After the last student had finally left Sarah's field of view, she stepped out of the corner of the room and ran up to the man she had believed lost for a month. "Doctor!", she called out, but then stopped a mere yard or so away, eagerly awaiting his reaction in the moment he would spot her face.
"Hello?"
He stopped the process of tidying up his work place as he heard her call, and looked up, but appeared to be quite perplexed to be met with the overwhelmingly glad expression of the young woman. Although their eyes met, his were bare of any recognition or the joy this reunion might have sparked. The moment of puzzlement just continued as he seemingly waited for her to say or do something.
Sarah for her part did not mind that his reaction was not as grand as she had expected it to be. The relief and gladness of finding him well were so strong that, without another word of explanation or greeting, she took a breath and threw her arms around the confused-looking man.
The sudden embrace remained unanswered. Instead, his posture stiffened a little as though he was too surprised to figure out how to react to the gesture. Which, by itself was not that surprising since he had never been much into hugging, anyway – and Sarah cared fairly little about his opinion right now. He was warm and he smelled like tea, sugary sweets and the dust of many old books – which meant that he was alive; That he was real. Not another one of her hopeful imaginations which had always disappeared around the next corner. That was all that mattered in this moment.
"I thought you were dead!", she exclaimed with a great sigh of relief. Finally, the heavy burden of worries she had carried and so hard tried to forget about, was breaking away.
"I was...? Was I? I feel very much alive, though. Whoever told you otherwise must have been lying." The bafflement was still in his voice, but Sarah knew him as a bit scatter-brained, so that was all right. The next thing he said, however, turned out a lot more confused than usual, even for him.
"...Are you one of my students?"
The journalist immediately stepped back from him to meet his eye, feeling a little alienated from him all of a sudden and he just looked at her, expectant of an answer or an explanation.
"No. No, I'm not.", Sarah quickly replied. "Don't you recognize me?"
Maybe he was just joking, she thought to herself. He liked a good prank, right? But then again, he usually gave his intentions away long before the punch line, with a smirk or an exited gaze... No, this perplexed expression on his face was genuine. Sarah felt a light stinging in her heart. After three years of travelling together, he had to recognize her!
But the Doctor just frowned at her. "Yes, I do… Just, uhm… give me a moment!" He cocked his head, rubbed his chin and tried again. "Have we met at Birmingham, maybe?"
Sarah shook her head and stared at him with her mouth open, shocked that he failed to name her.
"No, Doctor. It's me! Sarah Jane. Sarah Jane Smith!"

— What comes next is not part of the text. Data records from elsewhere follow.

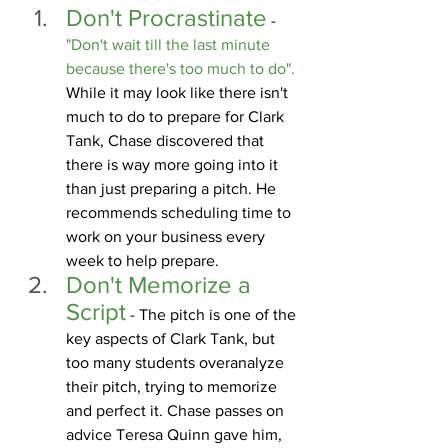
Don't Procrastinate
 -
"Don't wait till the last minute 
because there's too much to do".
While it may look like there isn't 
much to do to prepare for Clark 
Tank, Chase discovered that 
there is way more going into it 
than just preparing a pitch. He 
recommends scheduling time to 
work on your business every 
week to help prepare.
Don't Memorize a 
Script
 - The pitch is one of the 
key aspects of Clark Tank, but 
too many students overanalyze 
their pitch, trying to memorize 
and perfect it.
 Chase
 passes on 
advice Teresa Quinn gave him, 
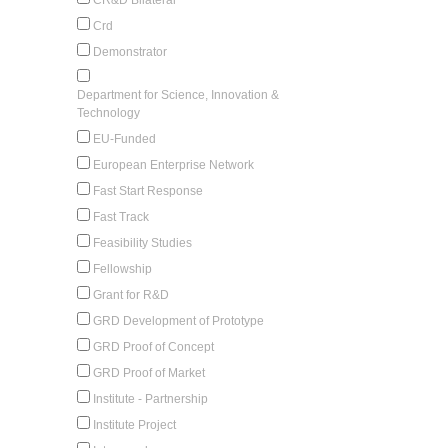
Crd
Demonstrator
Department for Science, Innovation &
Technology
EU-Funded
European Enterprise Network
Fast Start Response
Fast Track
Feasibility Studies
Fellowship
Grant for R&D
GRD Development of Prototype
GRD Proof of Concept
GRD Proof of Market
Institute - Partnership
Institute Project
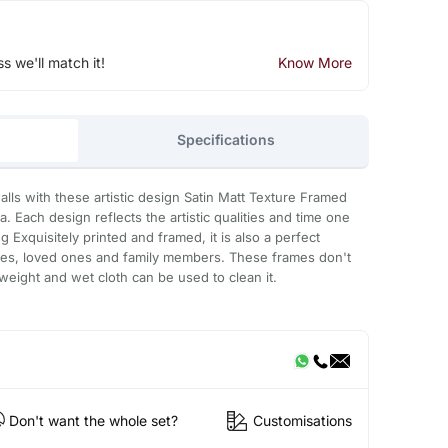
ss we'll match it!
Know More
Specifications
lls with these artistic design Satin Matt Texture Framed
a. Each design reflects the artistic qualities and time one
g Exquisitely printed and framed, it is also a perfect
gues, loved ones and family members. These frames don't
t weight and wet cloth can be used to clean it.
Don't want the whole set?
Customisations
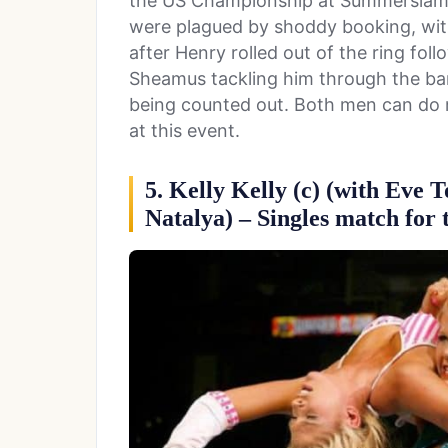
the US Championship at Summerslam 
were plagued by shoddy booking, wit
after Henry rolled out of the ring fol
Sheamus tackling him through the bar
being counted out. Both men can do 
at this event.
5. Kelly Kelly (c) (with Eve 
Natalya) – Singles match fo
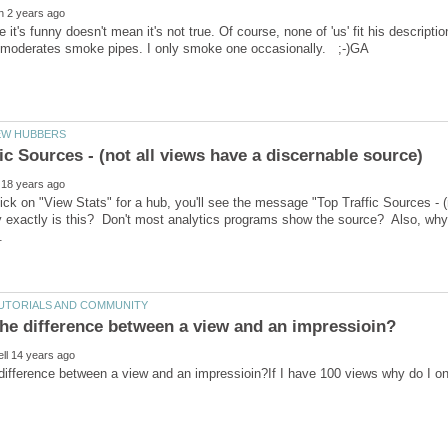
 it's funny doesn't mean it's not true. Of course, none of 'us' fit his descripti
ck on "View Stats" for a hub, you'll see the message "Top Traffic Sources - (
exactly is this? Don't most analytics programs show the source? Also, why doe
difference between a view and an impressioin?If I have 100 views why do I o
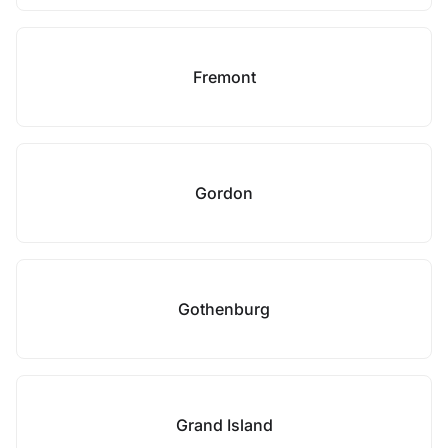
Fremont
Gordon
Gothenburg
Grand Island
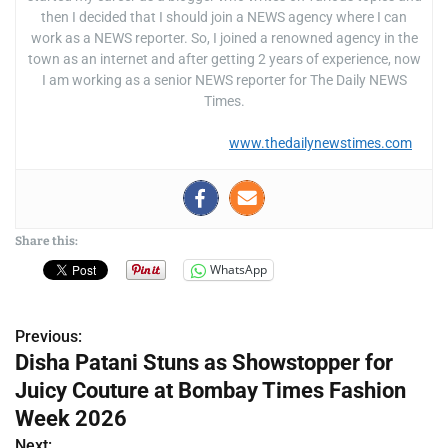
then I decided that I should join a NEWS agency where I can
work as a NEWS reporter. So, I joined a renowned agency in the
town as an internet and after getting 2 years of experience, now
I am working as a senior NEWS reporter for The Daily NEWS
Times.
www.thedailynewstimes.com
Share this:
WhatsApp
Previous:
P
Disha Patani Stuns as Showstopper for
o
Juicy Couture at Bombay Times Fashion
s
Week 2026
Next:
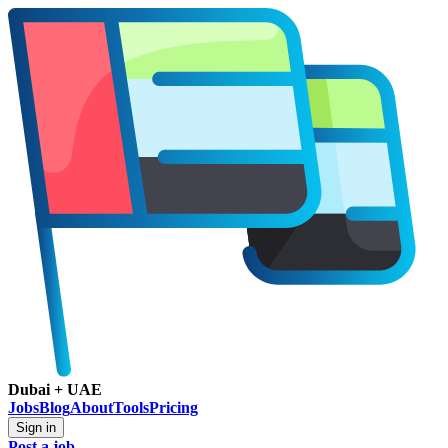
Dubai + UAE
Jobs
Blog
About
Tools
Pricing
Sign in
Post a job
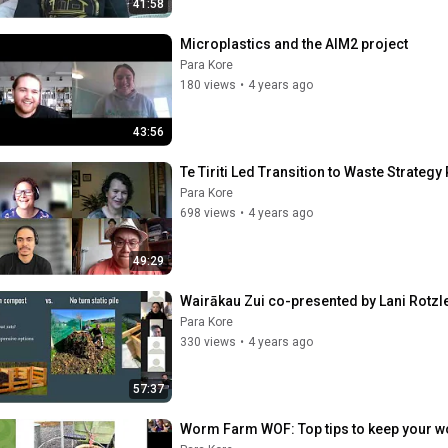
41:58
Microplastics and the AIM2 project
Para Kore
180 views
•
4 years ago
43:56
Te Tiriti Led Transition to Waste Strategy
Para Kore
698 views
•
4 years ago
49:29
Wairākau Zui co-presented by Lani Rotz
Para Kore
330 views
•
4 years ago
57:37
Worm Farm WOF: Top tips to keep your w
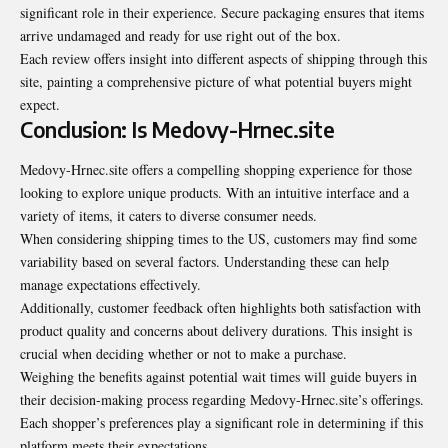
significant role in their experience. Secure packaging ensures that items
arrive undamaged and ready for use right out of the box.
Each review offers insight into different aspects of shipping through this
site, painting a comprehensive picture of what potential buyers might
expect.
Conclusion: Is Medovy-Hrnec.site
Medovy-Hrnec.site offers a compelling shopping experience for those
looking to explore unique products. With an intuitive interface and a
variety of items, it caters to diverse consumer needs.
When considering shipping times to the US, customers may find some
variability based on several factors. Understanding these can help
manage expectations effectively.
Additionally, customer feedback often highlights both satisfaction with
product quality and concerns about delivery durations. This insight is
crucial when deciding whether or not to make a purchase.
Weighing the benefits against potential wait times will guide buyers in
their decision-making process regarding Medovy-Hrnec.site’s offerings.
Each shopper’s preferences play a significant role in determining if this
platform meets their expectations.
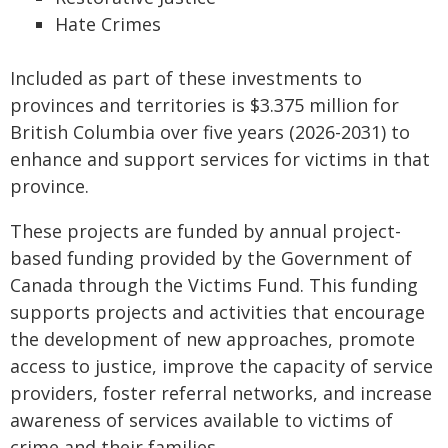
Hate Crimes
Included as part of these investments to
provinces and territories is $3.375 million for
British Columbia over five years (2026-2031) to
enhance and support services for victims in that
province.
These projects are funded by annual project-
based funding provided by the Government of
Canada through the Victims Fund. This funding
supports projects and activities that encourage
the development of new approaches, promote
access to justice, improve the capacity of service
providers, foster referral networks, and increase
awareness of services available to victims of
crime and their families.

"Ah!" His eyes widened suddenly, a grin finally returned to his face and he opened his hands as if he wanted to applaud her. "Sarah Jane Smith! Of course!" Happy to see his memory spark, Sarah nodded and smiled back at him, but things were just getting more confusing:
"Why, look at you; You've grown into a fair young lady!", he exclaimed.
"S-Sorry..?", stammered Sarah, suddenly ripped from what she had believed to be the context of their conversation.
"What has it been? Ten years? No, it must have been more. Nineteen years? Twenty! Oh, so long ago!" He was still beaming a happy smile at her, but kept on rambling before the young woman had figured out the right question to interrupt him with. "I remember how your neighbours always used to give me strange looks. They thought that I must have had no friends to be looking after you. But we had the fun of our lives, didn't we?"
Sarah returned to him a confused smile, because yes, they used to have a lot of fun, but not twenty years ago. At that time, she would have been six years old only. Although he once had claimed to have travelled into her childhood to save her younger self from a time paradox, she remembered nothing of it, and believed even less the story he was telling her now.
"And all the incredible stories we used to make up! I was a doctor before I even graduated! Say, do you remember what we used to call the pepper pot monsters?", he suddenly asked.
Still without a clue to what he kept going on about, she took a wild guess.
"...You mean the Daleks?"
"Yes, those exactly! Oh, they were so very nasty, always killing people..." The Doctor elaborated on his greatest enemy and for a moment he looked as serious as he should be when talking about them. But Sarah had gotten her hopes up too early. A smile soon returned to his face and he pointed at her, claiming that: "Thankfully, our stories always ended well. I mean, I was a fictional hero; of course they had to end well or I could not have sent you off to bed."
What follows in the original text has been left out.